Data items:
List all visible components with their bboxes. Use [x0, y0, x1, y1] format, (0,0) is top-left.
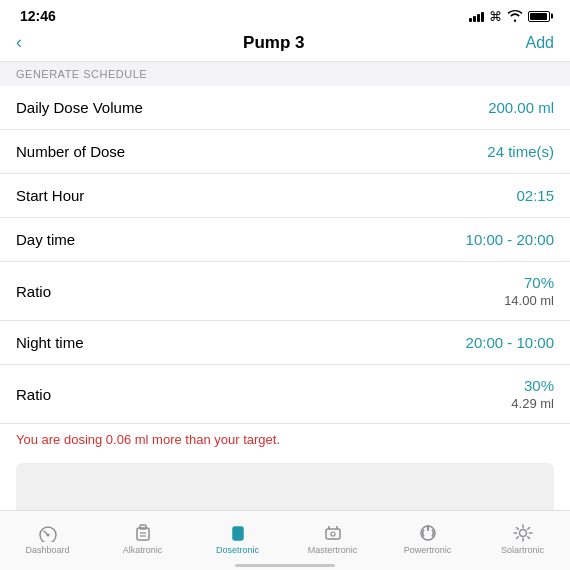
tab-mastertronic[interactable]: Mastertronic — [285, 523, 380, 555]
ratio-night-percent: 30% — [511, 377, 554, 394]
tab-dosetronic-label: Dosetronic — [216, 545, 259, 555]
row-number-dose: Number of Dose 24 time(s) — [0, 130, 570, 174]
nav-header: ‹ Pump 3 Add — [0, 28, 570, 62]
solartronic-icon — [511, 523, 535, 543]
wifi-icon — [507, 10, 523, 22]
row-ratio-night: Ratio 30% 4.29 ml — [0, 365, 570, 424]
page-title: Pump 3 — [243, 33, 304, 53]
form-rows: Daily Dose Volume 200.00 ml Number of Do… — [0, 86, 570, 424]
svg-line-23 — [527, 536, 529, 538]
row-night-time: Night time 20:00 - 10:00 — [0, 321, 570, 365]
svg-line-22 — [516, 527, 518, 529]
tab-dosetronic[interactable]: Dosetronic — [190, 523, 285, 555]
svg-point-1 — [46, 533, 49, 536]
tab-mastertronic-label: Mastertronic — [308, 545, 358, 555]
day-time-value: 10:00 - 20:00 — [466, 231, 554, 248]
daily-dose-label: Daily Dose Volume — [16, 99, 488, 116]
tab-bar: Dashboard Alkatronic Dosetronic — [0, 510, 570, 570]
svg-rect-10 — [239, 529, 242, 531]
ratio-day-value-group: 70% 14.00 ml — [504, 274, 554, 308]
day-time-label: Day time — [16, 231, 466, 248]
night-time-label: Night time — [16, 334, 466, 351]
number-dose-value: 24 time(s) — [487, 143, 554, 160]
dashboard-icon — [36, 523, 60, 543]
signal-icon — [469, 10, 484, 22]
svg-point-17 — [519, 529, 526, 536]
row-day-time: Day time 10:00 - 20:00 — [0, 218, 570, 262]
svg-rect-8 — [234, 529, 237, 531]
ratio-night-label: Ratio — [16, 386, 511, 403]
tab-solartronic[interactable]: Solartronic — [475, 523, 570, 555]
tab-dashboard[interactable]: Dashboard — [0, 523, 95, 555]
ratio-day-percent: 70% — [504, 274, 554, 291]
powertronic-icon — [416, 523, 440, 543]
svg-rect-3 — [140, 525, 146, 529]
number-dose-label: Number of Dose — [16, 143, 487, 160]
row-ratio-day: Ratio 70% 14.00 ml — [0, 262, 570, 321]
add-button[interactable]: Add — [526, 34, 554, 52]
night-time-value: 20:00 - 10:00 — [466, 334, 554, 351]
start-hour-value: 02:15 — [516, 187, 554, 204]
svg-line-24 — [527, 527, 529, 529]
alkatronic-icon — [131, 523, 155, 543]
wifi-icon: ⌘ — [489, 9, 502, 24]
tab-powertronic[interactable]: Powertronic — [380, 523, 475, 555]
home-indicator — [235, 564, 335, 567]
dosetronic-icon — [226, 523, 250, 543]
status-bar: 12:46 ⌘ — [0, 0, 570, 28]
svg-point-14 — [331, 532, 335, 536]
ratio-night-value-group: 30% 4.29 ml — [511, 377, 554, 411]
mastertronic-icon — [321, 523, 345, 543]
warning-message: You are dosing 0.06 ml more than your ta… — [0, 424, 570, 455]
ratio-day-ml: 14.00 ml — [504, 293, 554, 308]
row-start-hour: Start Hour 02:15 — [0, 174, 570, 218]
ratio-night-ml: 4.29 ml — [511, 396, 554, 411]
tab-alkatronic[interactable]: Alkatronic — [95, 523, 190, 555]
svg-rect-9 — [234, 533, 237, 535]
svg-line-25 — [516, 536, 518, 538]
tab-alkatronic-label: Alkatronic — [123, 545, 163, 555]
status-icons: ⌘ — [469, 9, 550, 24]
ratio-day-label: Ratio — [16, 283, 504, 300]
tab-solartronic-label: Solartronic — [501, 545, 544, 555]
daily-dose-value: 200.00 ml — [488, 99, 554, 116]
tab-dashboard-label: Dashboard — [25, 545, 69, 555]
tab-powertronic-label: Powertronic — [404, 545, 452, 555]
start-hour-label: Start Hour — [16, 187, 516, 204]
back-button[interactable]: ‹ — [16, 32, 22, 53]
svg-rect-11 — [326, 529, 340, 539]
row-daily-dose: Daily Dose Volume 200.00 ml — [0, 86, 570, 130]
battery-icon — [528, 11, 550, 22]
section-header: GENERATE SCHEDULE — [0, 62, 570, 86]
status-time: 12:46 — [20, 8, 56, 24]
svg-rect-2 — [137, 528, 149, 540]
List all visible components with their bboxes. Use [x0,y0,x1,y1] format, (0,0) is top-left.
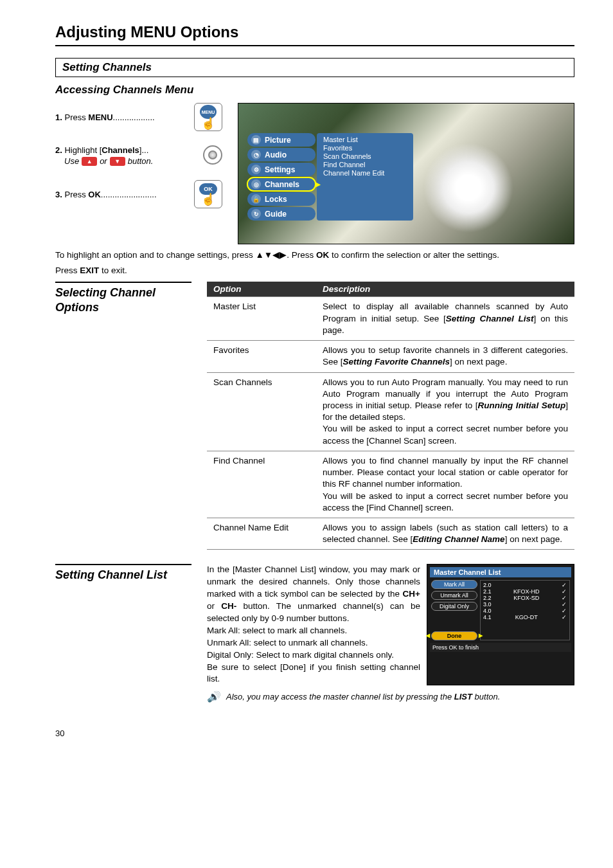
osd-menu-item: ◔Audio [247,148,315,161]
section-box-title: Setting Channels [62,61,152,73]
step3-text: Press [64,190,88,199]
osd-menu-item: ◎Channels [247,177,315,191]
osd-item-icon: ↻ [251,209,261,219]
selecting-label: Selecting Channel Options [55,282,191,550]
osd-submenu-item: Favorites [323,144,407,152]
down-arrow-icon: ▼ [110,157,125,166]
channel-row: 2.2KFOX-SD✓ [482,595,568,601]
master-channel-list-osd: Master Channel List Mark All Unmark All … [427,564,574,685]
osd-submenu-item: Scan Channels [323,152,407,160]
step3-bold: OK [88,190,101,199]
option-description: Select to display all available channels… [316,297,574,341]
osd-submenu-item: Find Channel [323,161,407,168]
channel-row: 4.0✓ [482,608,568,614]
th-description: Description [316,282,574,297]
osd-menu-item: ↻Guide [247,207,315,221]
step2-use-a: Use [64,156,79,166]
osd-menu-item: ▤Picture [247,133,315,147]
osd-item-icon: ▤ [251,135,261,145]
osd-menu-item: 🔒Locks [247,192,315,206]
option-name: Find Channel [207,451,316,518]
osd-item-label: Locks [265,195,287,204]
step3-prefix: 3. [55,190,64,199]
page-title: Adjusting MENU Options [55,23,574,41]
osd-item-label: Picture [265,136,291,145]
option-description: Allows you to assign labels (such as sta… [316,518,574,549]
osd-item-icon: 🔒 [251,194,261,204]
step2-bold: Channels [102,145,139,155]
option-name: Scan Channels [207,372,316,451]
step-2: 2. Highlight [Channels]... Use ▲ or ▼ bu… [55,145,222,166]
setting-list-label: Setting Channel List [55,564,191,703]
up-arrow-icon: ▲ [82,157,97,166]
channel-row: 4.1KGO-DT✓ [482,614,568,620]
step2-prefix: 2. [55,145,64,155]
hand-pointer-icon: ☝ [201,116,215,131]
osd-submenu-item: Channel Name Edit [323,169,407,177]
option-description: Allows you to setup favorite channels in… [316,341,574,372]
setting-list-paragraph: In the [Master Channel List] window, you… [207,564,420,685]
option-description: Allows you to find channel manually by i… [316,451,574,518]
nav-ring-icon [203,145,222,165]
osd-item-label: Channels [265,180,299,189]
osd-item-icon: ◎ [251,179,261,189]
step-1: 1. Press MENU MENU ☝ [55,103,222,131]
step2-suffix: ]... [139,145,148,155]
dots [113,113,155,122]
menu-button-graphic: MENU ☝ [194,103,222,131]
ok-button-graphic: OK ☝ [194,180,222,208]
osd-item-label: Guide [265,210,287,219]
channel-row: 2.0✓ [482,582,568,588]
table-row: Channel Name EditAllows you to assign la… [207,518,574,549]
step1-prefix: 1. [55,113,64,122]
mcl-mark-all: Mark All [431,580,477,589]
channel-row: 2.1KFOX-HD✓ [482,588,568,595]
th-option: Option [207,282,316,297]
step2-text: Highlight [ [64,145,102,155]
table-row: Scan ChannelsAllows you to run Auto Prog… [207,372,574,451]
step2-use-b: or [100,156,107,166]
table-row: FavoritesAllows you to setup favorite ch… [207,341,574,372]
osd-item-label: Settings [265,165,295,174]
options-table: Option Description Master ListSelect to … [207,282,574,550]
page-number: 30 [55,728,574,738]
channel-row: 3.0✓ [482,601,568,608]
mcl-done: Done [431,631,477,640]
note-row: 🔊 Also, you may access the master channe… [207,691,574,703]
instruction-line-1: To highlight an option and to change set… [55,249,574,261]
accessing-title: Accessing Channels Menu [55,84,574,96]
option-name: Favorites [207,341,316,372]
section-box: Setting Channels [55,58,574,77]
step1-bold: MENU [88,113,112,122]
table-row: Master ListSelect to display all availab… [207,297,574,341]
option-description: Allows you to run Auto Program manually.… [316,372,574,451]
option-name: Master List [207,297,316,341]
mcl-footer: Press OK to finish [430,643,571,652]
mcl-unmark-all: Unmark All [431,591,477,600]
speaker-icon: 🔊 [207,691,220,703]
instruction-line-2: Press EXIT to exit. [55,265,574,276]
step2-use-c: button. [128,156,154,166]
step-3: 3. Press OK OK ☝ [55,180,222,208]
osd-item-icon: ⚙ [251,165,261,174]
step1-text: Press [64,113,88,122]
mcl-title: Master Channel List [430,567,571,577]
dots [101,190,157,199]
osd-menu-item: ⚙Settings [247,163,315,176]
mcl-digital-only: Digital Only [431,602,477,611]
hand-pointer-icon: ☝ [201,192,215,206]
table-row: Find ChannelAllows you to find channel m… [207,451,574,518]
osd-item-label: Audio [265,150,287,159]
option-name: Channel Name Edit [207,518,316,549]
osd-screenshot: ▤Picture◔Audio⚙Settings◎Channels🔒Locks↻G… [238,103,574,244]
arrow-glyphs: ▲▼◀▶ [255,250,287,260]
steps-column: 1. Press MENU MENU ☝ 2. Highlight [Chann… [55,103,222,244]
title-underline [55,45,574,46]
osd-item-icon: ◔ [251,150,261,159]
osd-submenu-item: Master List [323,136,407,143]
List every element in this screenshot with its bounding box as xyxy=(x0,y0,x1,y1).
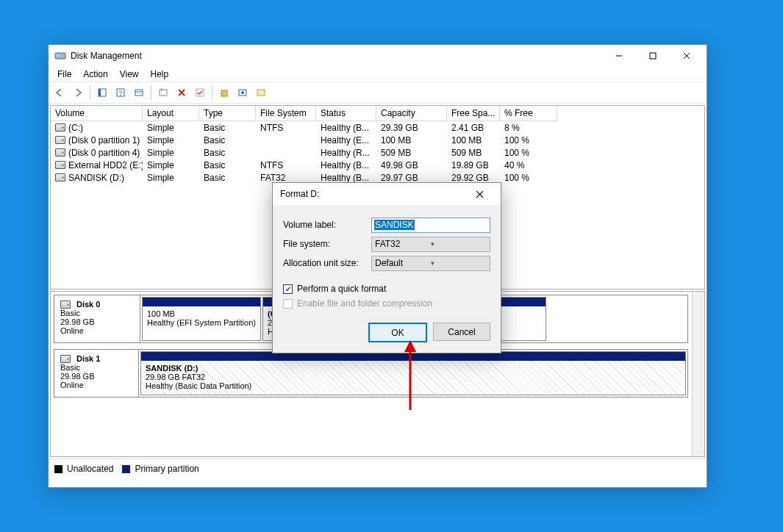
table-row[interactable]: (Disk 0 partition 4)SimpleBasicHealthy (… xyxy=(51,146,704,159)
refresh-icon[interactable] xyxy=(155,85,171,101)
maximize-button[interactable] xyxy=(636,45,670,67)
dialog-title: Format D: xyxy=(280,189,465,199)
check-icon[interactable] xyxy=(192,85,208,101)
col-free[interactable]: Free Spa... xyxy=(447,106,500,121)
label-file-system: File system: xyxy=(283,239,371,249)
cancel-button[interactable]: Cancel xyxy=(433,323,490,341)
disk-info: Disk 0Basic29.98 GBOnline xyxy=(54,295,140,342)
svg-rect-4 xyxy=(99,89,101,96)
annotation-arrow xyxy=(401,340,419,414)
chevron-down-icon: ▾ xyxy=(431,259,487,267)
table-row[interactable]: External HDD2 (E:)SimpleBasicNTFSHealthy… xyxy=(51,159,704,171)
svg-rect-13 xyxy=(257,90,265,96)
label-volume-label: Volume label: xyxy=(283,220,371,230)
col-layout[interactable]: Layout xyxy=(143,106,199,121)
svg-point-1 xyxy=(57,55,59,57)
disk-info: Disk 1Basic29.98 GBOnline xyxy=(54,350,139,397)
chevron-down-icon: ▾ xyxy=(431,240,487,248)
legend-primary-swatch xyxy=(122,465,130,473)
svg-rect-7 xyxy=(135,90,143,96)
quick-format-checkbox[interactable]: ✔ Perform a quick format xyxy=(283,281,490,296)
close-button[interactable] xyxy=(670,45,704,67)
col-type[interactable]: Type xyxy=(199,106,256,121)
menu-action[interactable]: Action xyxy=(77,68,113,81)
forward-icon[interactable] xyxy=(70,85,86,101)
disk-row[interactable]: Disk 1Basic29.98 GBOnlineSANDISK (D:)29.… xyxy=(54,349,688,398)
svg-rect-10 xyxy=(221,90,227,96)
drive-icon xyxy=(55,148,65,157)
toolbar: ? xyxy=(49,82,707,104)
action1-icon[interactable] xyxy=(216,85,232,101)
action3-icon[interactable] xyxy=(253,85,269,101)
svg-rect-2 xyxy=(650,53,656,59)
format-dialog: Format D: Volume label: SANDISK File sys… xyxy=(272,182,501,353)
label-allocation-unit: Allocation unit size: xyxy=(283,258,371,268)
col-volume[interactable]: Volume xyxy=(51,106,143,121)
action2-icon[interactable] xyxy=(235,85,251,101)
show-hide-icon[interactable] xyxy=(94,85,110,101)
allocation-unit-combo[interactable]: Default ▾ xyxy=(371,256,490,271)
menu-view[interactable]: View xyxy=(114,68,145,81)
column-headers[interactable]: Volume Layout Type File System Status Ca… xyxy=(51,106,704,121)
menubar: File Action View Help xyxy=(49,67,707,82)
legend: Unallocated Primary partition xyxy=(49,459,707,478)
dialog-close-button[interactable] xyxy=(465,183,493,205)
drive-icon xyxy=(55,123,65,132)
legend-unallocated-swatch xyxy=(54,465,62,473)
drive-icon xyxy=(55,161,65,169)
svg-rect-0 xyxy=(55,53,65,59)
svg-point-12 xyxy=(241,91,244,94)
delete-icon[interactable] xyxy=(174,85,190,101)
view-icon[interactable] xyxy=(131,85,147,101)
menu-help[interactable]: Help xyxy=(145,68,175,81)
menu-file[interactable]: File xyxy=(51,68,77,81)
dialog-titlebar[interactable]: Format D: xyxy=(273,183,501,205)
col-status[interactable]: Status xyxy=(316,106,376,121)
partition[interactable]: 100 MBHealthy (EFI System Partition) xyxy=(142,297,261,341)
col-pctfree[interactable]: % Free xyxy=(500,106,557,121)
titlebar[interactable]: Disk Management xyxy=(49,45,707,67)
drive-icon xyxy=(55,173,65,181)
window-title: Disk Management xyxy=(71,51,602,61)
compression-checkbox: Enable file and folder compression xyxy=(283,296,490,311)
file-system-combo[interactable]: FAT32 ▾ xyxy=(371,237,490,252)
svg-text:?: ? xyxy=(118,90,122,97)
ok-button[interactable]: OK xyxy=(368,323,427,342)
table-row[interactable]: (C:)SimpleBasicNTFSHealthy (B...29.39 GB… xyxy=(51,121,704,134)
col-capacity[interactable]: Capacity xyxy=(376,106,447,121)
minimize-button[interactable] xyxy=(602,45,636,67)
app-icon xyxy=(54,50,66,62)
help-icon[interactable]: ? xyxy=(112,85,129,101)
back-icon[interactable] xyxy=(51,85,68,101)
legend-unallocated: Unallocated xyxy=(67,464,113,474)
drive-icon xyxy=(55,136,65,144)
scrollbar[interactable] xyxy=(692,292,705,456)
volume-label-input[interactable]: SANDISK xyxy=(371,218,490,233)
legend-primary: Primary partition xyxy=(135,464,199,474)
svg-rect-8 xyxy=(160,90,167,96)
table-row[interactable]: (Disk 0 partition 1)SimpleBasicHealthy (… xyxy=(51,134,704,146)
svg-marker-15 xyxy=(404,340,416,352)
col-filesystem[interactable]: File System xyxy=(256,106,316,121)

Task instructions:
Each line of the entries holding the string "info" should be found and copied.

Response area:
disk-info: Disk 0Basic29.98 GBOnline xyxy=(54,295,140,342)
disk-info: Disk 1Basic29.98 GBOnline xyxy=(54,350,139,397)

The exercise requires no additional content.